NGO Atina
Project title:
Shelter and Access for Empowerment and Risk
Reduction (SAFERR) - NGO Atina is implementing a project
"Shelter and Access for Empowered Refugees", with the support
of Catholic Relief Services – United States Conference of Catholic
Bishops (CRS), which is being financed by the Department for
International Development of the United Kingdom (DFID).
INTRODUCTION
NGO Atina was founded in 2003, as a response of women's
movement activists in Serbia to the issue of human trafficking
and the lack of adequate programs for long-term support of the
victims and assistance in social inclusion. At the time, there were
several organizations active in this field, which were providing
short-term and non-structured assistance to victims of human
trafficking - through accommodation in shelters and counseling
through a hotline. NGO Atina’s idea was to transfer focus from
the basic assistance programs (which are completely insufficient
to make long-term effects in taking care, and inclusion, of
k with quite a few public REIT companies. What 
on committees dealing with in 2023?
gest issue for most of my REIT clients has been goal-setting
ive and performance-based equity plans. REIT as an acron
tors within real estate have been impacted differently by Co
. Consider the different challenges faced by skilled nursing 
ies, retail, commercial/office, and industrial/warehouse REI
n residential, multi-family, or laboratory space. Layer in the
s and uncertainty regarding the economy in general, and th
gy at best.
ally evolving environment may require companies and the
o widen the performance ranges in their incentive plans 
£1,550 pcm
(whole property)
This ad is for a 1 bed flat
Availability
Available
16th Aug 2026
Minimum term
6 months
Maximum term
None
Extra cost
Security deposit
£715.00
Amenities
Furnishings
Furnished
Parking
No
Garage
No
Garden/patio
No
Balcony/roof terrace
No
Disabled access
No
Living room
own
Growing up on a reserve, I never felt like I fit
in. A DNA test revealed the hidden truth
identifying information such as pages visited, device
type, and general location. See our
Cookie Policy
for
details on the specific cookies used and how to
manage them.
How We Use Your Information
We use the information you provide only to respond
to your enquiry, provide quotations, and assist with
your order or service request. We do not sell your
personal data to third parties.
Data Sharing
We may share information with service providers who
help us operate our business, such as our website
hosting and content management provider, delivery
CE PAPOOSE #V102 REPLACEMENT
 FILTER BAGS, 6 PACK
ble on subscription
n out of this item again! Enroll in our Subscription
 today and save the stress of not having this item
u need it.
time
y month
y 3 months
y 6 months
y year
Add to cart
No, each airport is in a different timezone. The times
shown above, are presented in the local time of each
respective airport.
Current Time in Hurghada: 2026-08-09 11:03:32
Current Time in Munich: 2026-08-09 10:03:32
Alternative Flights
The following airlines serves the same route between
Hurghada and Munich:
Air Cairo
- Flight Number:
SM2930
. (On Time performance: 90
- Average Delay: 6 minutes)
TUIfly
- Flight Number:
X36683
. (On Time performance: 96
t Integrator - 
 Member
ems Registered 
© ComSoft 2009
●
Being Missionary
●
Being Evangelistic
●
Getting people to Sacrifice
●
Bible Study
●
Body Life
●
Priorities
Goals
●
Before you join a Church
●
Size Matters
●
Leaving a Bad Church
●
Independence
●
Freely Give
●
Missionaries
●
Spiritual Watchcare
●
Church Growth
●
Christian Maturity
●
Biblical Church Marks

□ □ □ □

### ACTIVITY
Each line from the first line of the entries up to and including the line containing "short-term and non-structured" should be transcribed exactly, with all other lines left out.

### TASK RESPONSE
NGO Atina
Project title:
Shelter and Access for Empowerment and Risk
Reduction (SAFERR) - NGO Atina is implementing a project
"Shelter and Access for Empowered Refugees", with the support
of Catholic Relief Services – United States Conference of Catholic
Bishops (CRS), which is being financed by the Department for
International Development of the United Kingdom (DFID).
INTRODUCTION
NGO Atina was founded in 2003, as a response of women's
movement activists in Serbia to the issue of human trafficking
and the lack of adequate programs for long-term support of the
victims and assistance in social inclusion. At the time, there were
several organizations active in this field, which were providing
short-term and non-structured assistance to victims of human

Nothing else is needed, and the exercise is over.